Google Vision: Camera Tell

What is it?

This super-duper pimped out camera, the 'Camera Tell' enables you to take a picture and then it is analysed for you. Then the content of the image is read out to you, for example, "the picture contains, a cat, a tree and a bike". This started off as a fun project but as I was developing it I thought that it could be used as an aid to support people identifying where there were, what an object was and even what another person was feeling. So I added several other functions, take a picture and you can,

1) Read the content of the image
2) Identify a landmark
3) return the emotions that people in the image are displaying
4) Identify a specific logo or brand
5) Shut down the camera!

The Camera Tell in Action

Google Cloud Vision

All this is made possible via the Google Cloud Vision which has a wide range of 'image analysis tools'. You can try out the web based version here: Simply upload an image and the content of the image will be returned to you

To use any of the Cloud features you will need to first, head over to https://cloud.google.com/vision/ and set up the credentials to use the API. You need an account and also you will have to add your credit card details so that you can access the processing. Don't worry though, this account is free and you are not charged, as long as you stay within your free credit limit. I think the standard amount is £235. Download the JSON details to your Pi and then you are good to go.

Reading Labels

The first program that you will want to try is the 'reading labels'. This nifty little code looks at the image and then returns labels, basically what is in the image. It can even identify common objects like cars, lights and a Rubik's cube! Once you have your Cloud account set up, open your Python 3 editor and enter in the code below. In this example the image file is named 'image1,jpg'. You can replace this with the name of your file and also the JSON file on line three.

import io
import os
os.environ['GOOGLE_APPLICATION_CREDENTIALS'] = 'replace with your JSON file'
# Imports the Google Cloud client library
from google.cloud import vision
from google.cloud.vision import types

# Instantiates a client
client = vision.ImageAnnotatorClient()

def image_content():
content_list = []
# The name of the image file to annotate
file_name = os.path.join(
os.path.dirname(__file__),
'image1.jpg')

# Loads the image into memory
with io.open(file_name, 'rb') as image_file:
content = image_file.read()

image = types.Image(content=content)

# Performs label detection on the image file
response = client.label_detection(image=image)
labels = response.label_annotations

print('Labels:')
for label in labels:
print(label.description)

# append to the list
content_list.append(label.description)

There is a large range of detail tutriasl and code avaiable from the Cloud website, check them out at https://cloud.google.com/vision/docs/tutorials

Pi Camera

Once you are up to speed with various features of the Cloud Image service then you can add the Pi Camera to your set up. This means that you can take a live image and then upload it to the cloud and retrieve feedback in real time.
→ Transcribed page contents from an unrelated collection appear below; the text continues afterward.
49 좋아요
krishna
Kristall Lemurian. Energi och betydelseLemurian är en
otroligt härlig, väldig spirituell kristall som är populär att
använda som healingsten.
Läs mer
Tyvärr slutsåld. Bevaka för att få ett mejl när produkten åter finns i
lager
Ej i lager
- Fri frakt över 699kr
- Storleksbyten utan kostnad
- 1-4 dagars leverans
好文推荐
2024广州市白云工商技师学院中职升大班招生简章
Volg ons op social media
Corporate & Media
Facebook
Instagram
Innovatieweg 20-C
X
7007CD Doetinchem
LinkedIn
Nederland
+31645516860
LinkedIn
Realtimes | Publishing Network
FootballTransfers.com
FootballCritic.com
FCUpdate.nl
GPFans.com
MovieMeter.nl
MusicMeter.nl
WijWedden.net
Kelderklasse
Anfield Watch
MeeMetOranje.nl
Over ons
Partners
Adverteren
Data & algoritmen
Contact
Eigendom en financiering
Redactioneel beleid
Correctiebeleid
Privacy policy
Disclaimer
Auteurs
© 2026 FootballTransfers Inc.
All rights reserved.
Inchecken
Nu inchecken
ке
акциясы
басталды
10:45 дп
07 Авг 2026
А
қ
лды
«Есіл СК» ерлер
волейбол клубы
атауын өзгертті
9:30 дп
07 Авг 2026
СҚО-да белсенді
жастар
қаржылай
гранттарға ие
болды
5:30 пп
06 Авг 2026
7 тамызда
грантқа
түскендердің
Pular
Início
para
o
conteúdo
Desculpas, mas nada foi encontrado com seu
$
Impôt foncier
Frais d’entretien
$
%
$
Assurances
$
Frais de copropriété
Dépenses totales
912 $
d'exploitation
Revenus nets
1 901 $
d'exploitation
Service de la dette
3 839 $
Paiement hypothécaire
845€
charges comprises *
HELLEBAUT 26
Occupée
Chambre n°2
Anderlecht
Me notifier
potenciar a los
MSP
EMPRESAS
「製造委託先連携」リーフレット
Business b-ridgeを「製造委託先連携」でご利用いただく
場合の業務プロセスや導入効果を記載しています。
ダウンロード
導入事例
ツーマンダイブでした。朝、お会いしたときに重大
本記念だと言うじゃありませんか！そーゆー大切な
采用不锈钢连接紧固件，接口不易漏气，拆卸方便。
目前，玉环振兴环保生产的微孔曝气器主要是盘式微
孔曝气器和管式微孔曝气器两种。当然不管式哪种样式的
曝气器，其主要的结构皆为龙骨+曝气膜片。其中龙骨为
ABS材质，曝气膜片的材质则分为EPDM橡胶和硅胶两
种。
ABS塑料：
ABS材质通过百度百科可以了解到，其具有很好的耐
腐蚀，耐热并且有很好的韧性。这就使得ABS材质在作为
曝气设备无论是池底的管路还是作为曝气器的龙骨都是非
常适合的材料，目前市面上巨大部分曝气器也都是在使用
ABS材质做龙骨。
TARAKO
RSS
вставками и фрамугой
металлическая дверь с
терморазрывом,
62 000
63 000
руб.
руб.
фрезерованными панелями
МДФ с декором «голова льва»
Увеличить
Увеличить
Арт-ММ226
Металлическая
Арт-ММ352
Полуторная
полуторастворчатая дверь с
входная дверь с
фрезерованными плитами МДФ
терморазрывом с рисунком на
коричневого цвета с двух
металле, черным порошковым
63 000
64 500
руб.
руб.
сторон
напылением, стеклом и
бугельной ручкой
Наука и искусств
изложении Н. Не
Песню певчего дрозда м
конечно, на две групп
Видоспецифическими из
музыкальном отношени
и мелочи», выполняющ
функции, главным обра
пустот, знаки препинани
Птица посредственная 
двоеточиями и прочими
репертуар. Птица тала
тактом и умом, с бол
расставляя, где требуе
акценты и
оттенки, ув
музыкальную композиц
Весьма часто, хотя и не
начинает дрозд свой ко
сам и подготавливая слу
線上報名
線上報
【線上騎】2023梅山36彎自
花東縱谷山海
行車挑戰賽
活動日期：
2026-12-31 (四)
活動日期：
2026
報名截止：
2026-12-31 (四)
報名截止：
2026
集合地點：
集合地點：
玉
I used the Pi Camera Version 2 as this has 8 mega pixels and the images are a good quality. You can adjust the resolution of the image to improve the upload speed, but this depends on your bandwidth.

Adding Buttons

Pimoroni Button SHIM is a cool HAT which adds five buttons and a RGB LED which can be used as an indicator. Head over to here to purchase one. Easy to install and even easier to code and program each button.

Putting it all together

The final part of the project was to use the Google Voice API to create a number of speech files for the introduction and instructions. Then the same API is used to tun the content labels, or the logo, emotions etc. in speech files so that they are read out to you. I also added a 'shutter' sound so that the user knows when the image has been captured. The whole project was then embedded into an old retro camera just to make it look proper sick!!